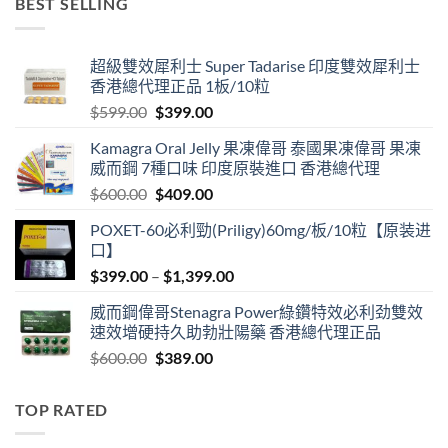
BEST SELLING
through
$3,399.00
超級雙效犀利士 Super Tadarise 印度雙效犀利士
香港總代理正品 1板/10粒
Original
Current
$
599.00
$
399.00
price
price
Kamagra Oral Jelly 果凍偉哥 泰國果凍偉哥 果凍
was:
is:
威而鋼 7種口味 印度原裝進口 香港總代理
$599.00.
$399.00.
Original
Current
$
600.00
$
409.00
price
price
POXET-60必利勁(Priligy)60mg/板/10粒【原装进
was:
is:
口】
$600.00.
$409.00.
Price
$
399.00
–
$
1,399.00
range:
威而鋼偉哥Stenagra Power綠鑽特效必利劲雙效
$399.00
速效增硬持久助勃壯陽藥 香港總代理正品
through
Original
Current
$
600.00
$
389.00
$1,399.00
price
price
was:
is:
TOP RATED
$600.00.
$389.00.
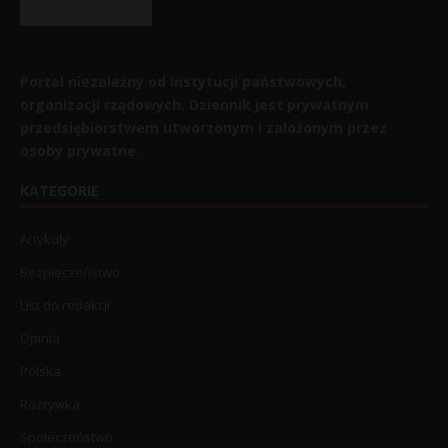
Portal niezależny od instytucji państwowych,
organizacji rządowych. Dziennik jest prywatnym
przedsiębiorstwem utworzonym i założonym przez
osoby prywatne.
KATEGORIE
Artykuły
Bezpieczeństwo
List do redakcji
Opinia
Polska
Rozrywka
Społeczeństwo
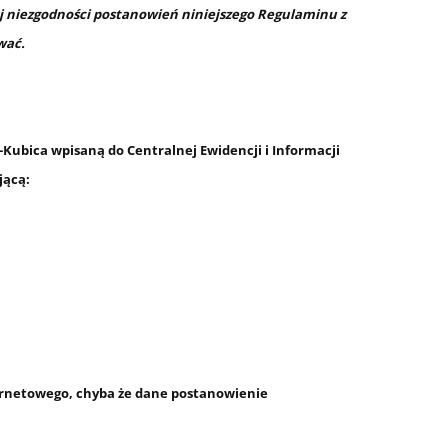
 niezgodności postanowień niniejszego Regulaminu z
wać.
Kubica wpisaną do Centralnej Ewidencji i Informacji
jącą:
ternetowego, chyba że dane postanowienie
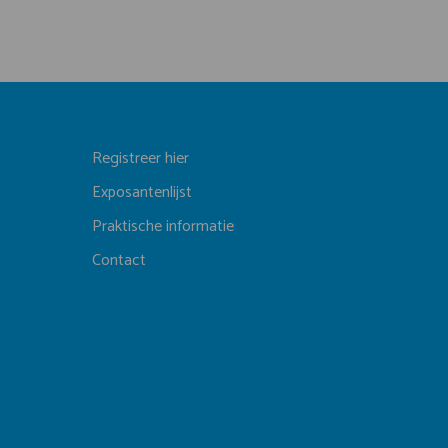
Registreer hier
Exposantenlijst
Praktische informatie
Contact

--

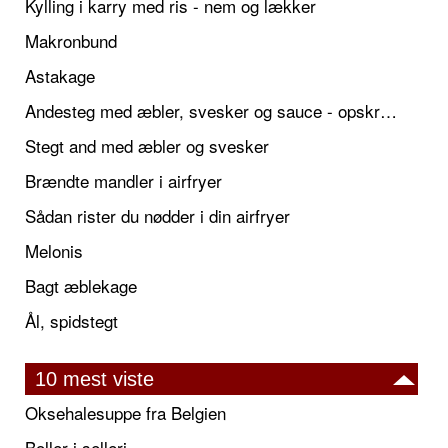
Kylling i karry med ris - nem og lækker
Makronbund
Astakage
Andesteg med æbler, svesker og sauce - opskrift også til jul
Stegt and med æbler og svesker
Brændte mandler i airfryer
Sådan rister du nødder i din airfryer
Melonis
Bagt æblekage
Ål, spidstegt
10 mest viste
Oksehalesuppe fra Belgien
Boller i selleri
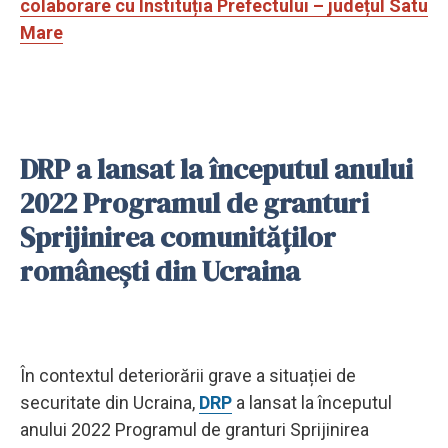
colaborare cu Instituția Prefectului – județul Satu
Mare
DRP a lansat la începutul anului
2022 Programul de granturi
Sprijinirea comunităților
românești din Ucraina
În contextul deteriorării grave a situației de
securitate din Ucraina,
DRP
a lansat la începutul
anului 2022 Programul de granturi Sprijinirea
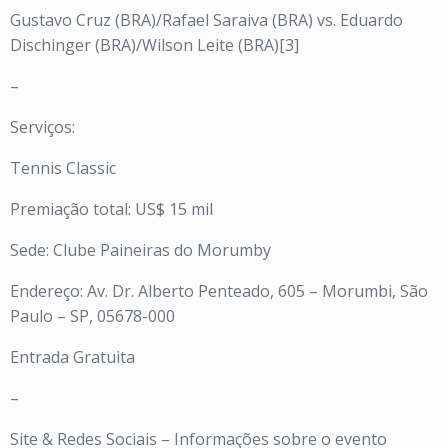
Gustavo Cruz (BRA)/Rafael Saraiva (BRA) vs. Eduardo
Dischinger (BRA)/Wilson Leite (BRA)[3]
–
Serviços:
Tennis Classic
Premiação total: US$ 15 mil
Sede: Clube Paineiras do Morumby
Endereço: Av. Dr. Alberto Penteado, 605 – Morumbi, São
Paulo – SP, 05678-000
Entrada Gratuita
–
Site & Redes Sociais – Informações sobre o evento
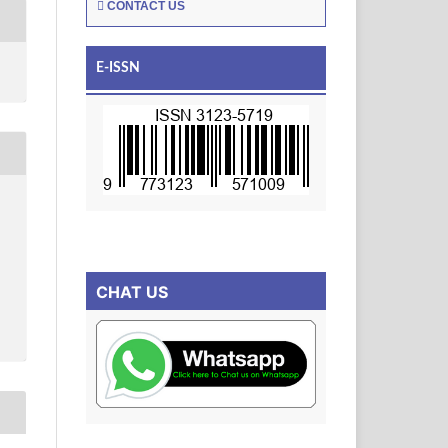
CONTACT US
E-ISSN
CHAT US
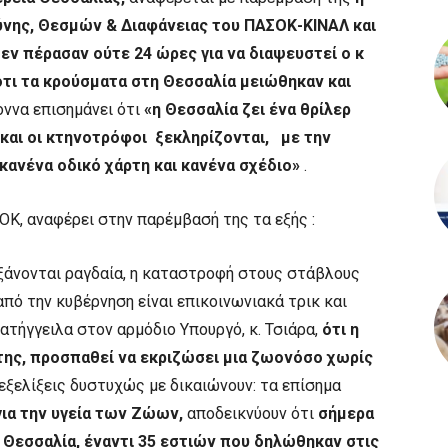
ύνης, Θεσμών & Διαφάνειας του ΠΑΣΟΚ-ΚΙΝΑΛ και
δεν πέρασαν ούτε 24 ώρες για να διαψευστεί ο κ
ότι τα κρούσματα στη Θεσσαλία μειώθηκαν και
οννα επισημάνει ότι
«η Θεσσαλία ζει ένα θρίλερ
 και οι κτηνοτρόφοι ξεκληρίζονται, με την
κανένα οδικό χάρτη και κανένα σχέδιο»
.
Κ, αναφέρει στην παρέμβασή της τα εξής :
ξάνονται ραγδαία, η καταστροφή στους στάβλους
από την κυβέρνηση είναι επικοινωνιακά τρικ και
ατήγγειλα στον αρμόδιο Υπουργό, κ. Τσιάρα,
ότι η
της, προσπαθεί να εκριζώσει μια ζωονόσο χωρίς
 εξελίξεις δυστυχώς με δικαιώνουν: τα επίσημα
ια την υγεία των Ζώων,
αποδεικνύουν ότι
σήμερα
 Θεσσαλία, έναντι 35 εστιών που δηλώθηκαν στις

...

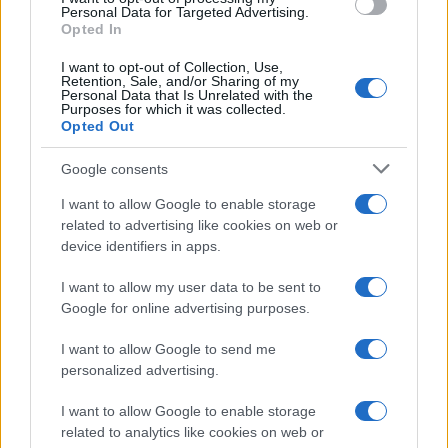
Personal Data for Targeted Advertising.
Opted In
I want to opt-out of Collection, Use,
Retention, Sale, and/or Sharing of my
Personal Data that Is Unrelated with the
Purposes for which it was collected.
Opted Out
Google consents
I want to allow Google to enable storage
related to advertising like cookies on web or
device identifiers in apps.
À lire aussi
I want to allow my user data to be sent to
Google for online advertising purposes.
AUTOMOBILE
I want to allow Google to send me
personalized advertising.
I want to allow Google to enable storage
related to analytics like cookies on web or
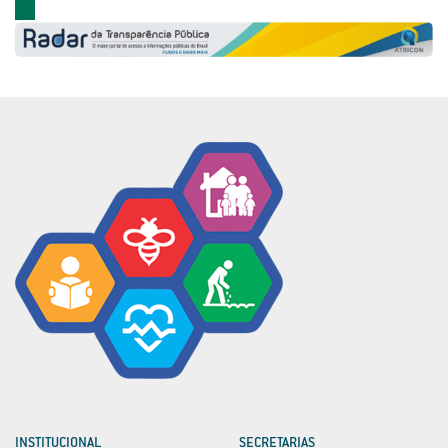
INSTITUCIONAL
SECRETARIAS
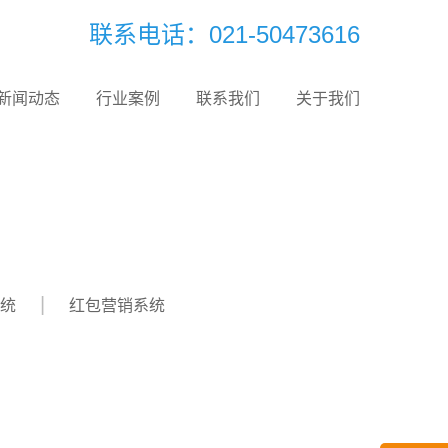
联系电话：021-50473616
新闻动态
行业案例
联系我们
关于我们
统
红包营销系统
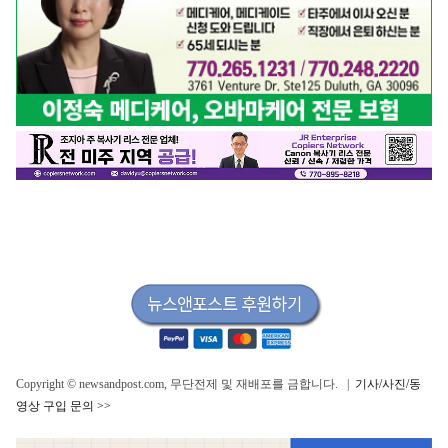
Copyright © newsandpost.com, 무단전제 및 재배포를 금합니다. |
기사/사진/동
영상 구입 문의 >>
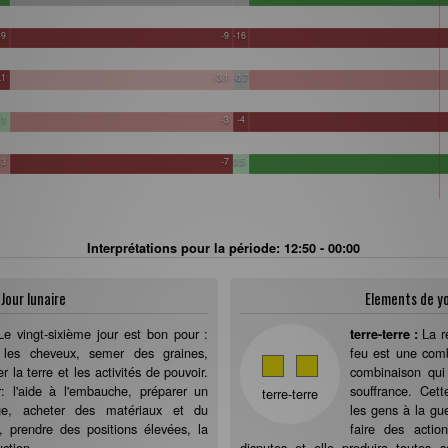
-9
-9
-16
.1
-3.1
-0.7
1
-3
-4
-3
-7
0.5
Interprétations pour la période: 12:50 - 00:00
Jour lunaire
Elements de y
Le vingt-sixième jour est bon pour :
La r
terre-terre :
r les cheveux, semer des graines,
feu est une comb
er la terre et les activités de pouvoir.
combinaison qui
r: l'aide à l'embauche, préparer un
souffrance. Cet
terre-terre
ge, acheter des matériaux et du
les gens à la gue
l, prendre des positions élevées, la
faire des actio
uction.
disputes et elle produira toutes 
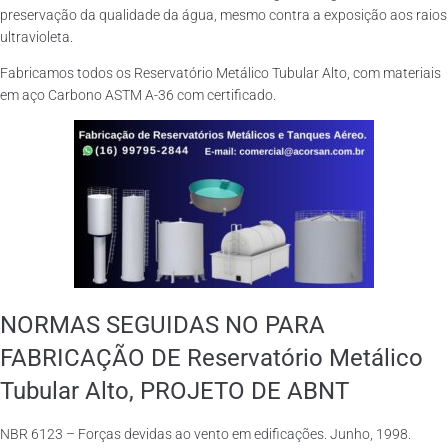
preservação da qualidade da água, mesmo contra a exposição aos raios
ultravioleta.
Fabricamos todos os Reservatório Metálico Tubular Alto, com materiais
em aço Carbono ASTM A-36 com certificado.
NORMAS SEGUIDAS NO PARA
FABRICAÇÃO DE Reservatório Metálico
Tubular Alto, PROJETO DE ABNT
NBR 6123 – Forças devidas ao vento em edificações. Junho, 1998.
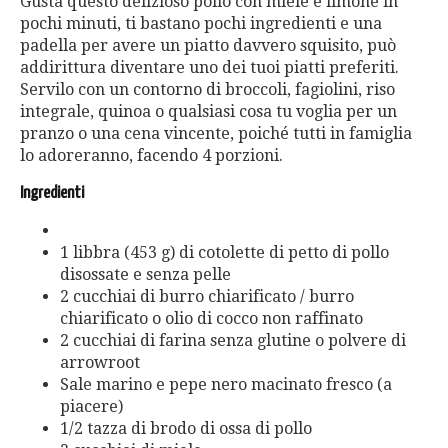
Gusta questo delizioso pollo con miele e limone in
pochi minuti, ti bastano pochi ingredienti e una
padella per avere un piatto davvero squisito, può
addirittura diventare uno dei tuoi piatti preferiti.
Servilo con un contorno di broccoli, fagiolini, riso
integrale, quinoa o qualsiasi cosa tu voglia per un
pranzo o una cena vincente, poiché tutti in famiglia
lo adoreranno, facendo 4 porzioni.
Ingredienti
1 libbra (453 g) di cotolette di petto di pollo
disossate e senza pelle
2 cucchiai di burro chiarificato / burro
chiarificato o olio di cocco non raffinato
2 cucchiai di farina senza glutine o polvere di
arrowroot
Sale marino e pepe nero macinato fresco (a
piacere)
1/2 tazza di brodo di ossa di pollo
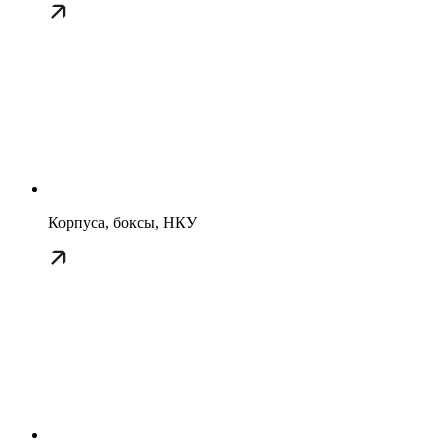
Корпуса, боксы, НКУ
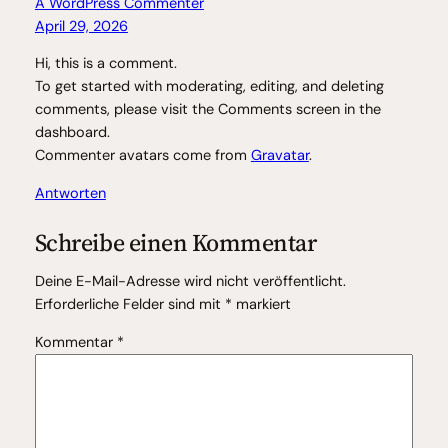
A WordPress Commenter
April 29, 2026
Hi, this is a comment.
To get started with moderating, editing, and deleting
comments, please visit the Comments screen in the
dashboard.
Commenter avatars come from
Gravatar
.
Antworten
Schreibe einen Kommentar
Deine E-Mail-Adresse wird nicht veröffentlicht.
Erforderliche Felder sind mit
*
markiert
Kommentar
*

WORK ITEM
Give the number of lines in the entries that contain the word "începutul", with no other text.

OUTPUT FOR THIS TASK
2